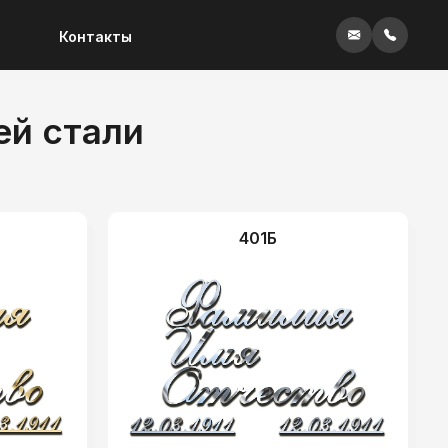
Контакты
ей стали
401Б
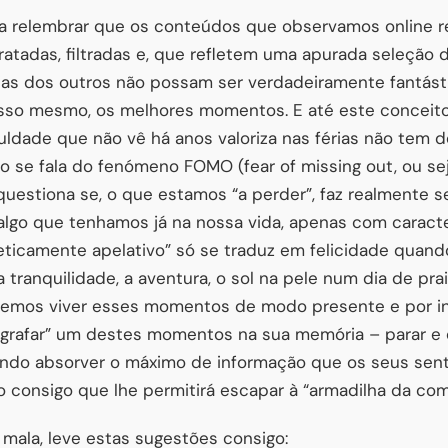
rta relembrar que os conteúdos que observamos online 
ratadas, filtradas e, que refletem uma apurada seleção
rias dos outros não possam ser verdadeiramente fantás
so mesmo, os melhores momentos. E até este conceito é
ldade que não vê há anos valoriza nas férias não tem de
to se fala do fenómeno FOMO (fear of missing out, ou se
questiona se, o que estamos “a perder”, faz realmente s
algo que tenhamos já na nossa vida, apenas com caracter
eticamente apelativo” só se traduz em felicidade quan
tranquilidade, a aventura, o sol na pele num dia de prai
emos viver esses momentos de modo presente e por inte
tografar” um destes momentos na sua memória – parar e 
ando absorver o máximo de informação que os seus sen
 consigo que lhe permitirá escapar à “armadilha da co
 mala, leve estas sugestões consigo:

========================================================================

#### TASK STATEMENT
Pick out and copy the lines of the material that include the word "consigo".

#### EXERCISE ANSWER
 consigo que lhe permitirá escapar à “armadilha da co
 mala, leve estas sugestões consigo:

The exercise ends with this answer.